Very ornate patterns, like carpets, over the ceilings. The Treasury had many relics, including a piece from Noah’s Ark in an icon. A spear that speared Christ’s side.

We then went for a short distance and had lunch. Very good curry, finely chopped vegetables with mayo salad, couscous, aubergine rolls, meat balls.

Next Anna showed us the curch of a martyred female Saint. Several were martyred when their leader refused the pagan King. Churches were later built on their tombs.

Noravank

We now headed off in the coach towards the East heading for Sisian. On the way, we stopped at the monastery of Noravank. This monastery was approached up a narrow gorge which opened out to a view on the buildings on a hill. There was building in progress with the gatehouse being rebuilt. There were beautifully carved stone masonry and a strange two-level church with very steep outside steps with no guard rail to the top. Most people climbed on hand and knees and left crawling down the steps backwards, that is except for Steve who ran up and down the steps. We stayed here for about an hour. It was very warm. We continued our journey towards Sisian where we were to stay the night. On the way, Clare stopped a man riding a horse, and then we stopped to see the Stonehenge just outside of Sisian.

Gorat Stones or Carahunge

We stopped at the Armenian Stonehenge, Gorat Stones or Carahunge and two other local names, one of which meant whispering stones. There were lots of ragged stones standing. each numbered, presumably by archaeologists at some time. Some stones had holes, 2-3 inches across, which Anna said were used to line up with horizon and some sun event much like our own Stonehenge. There was another tourist, thought she was German, with three Armenians in a car, complaining about all the tourists.

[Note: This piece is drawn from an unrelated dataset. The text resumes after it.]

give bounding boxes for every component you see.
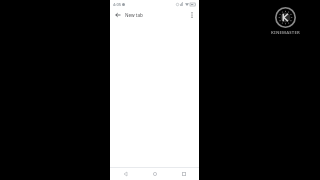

Roads around here were a bit bad. We left the site as the sun was setting and drove the short distance to Sisian and our hotel. Glad to get off the bus, the driver never stopped talking at Anna, and Anna always had the coach window open rendering the air conditioning useless to the rest of us.

Sisian

The hotel was cleaner than the last but shared everything else. There were other guests staying here. The shower was downstairs at the end of a long corridor and was one of those you plug onto the end of the bathroom tap. After 8.00 pm the rest of the town could come and use it! We have hot water in the shower and it is running, something of a luxury.

Supper of salads, lamb, spuds, peppers, vine leaves yoghurt and orange wine tasting like Masala. Steve stayed up late with others drinking some Vodka before going to bed. The “German” tourist was staying in the same hotel as us. She was not German, but Norwegian and the captain of a ship. This was her four weeks off and she had hitched out to Armenia.

The town of Sisian has a military base nearby. There are not many shops and restaurants, and we did not go out and explore. There was a museum, but again we did not go and take a look at it.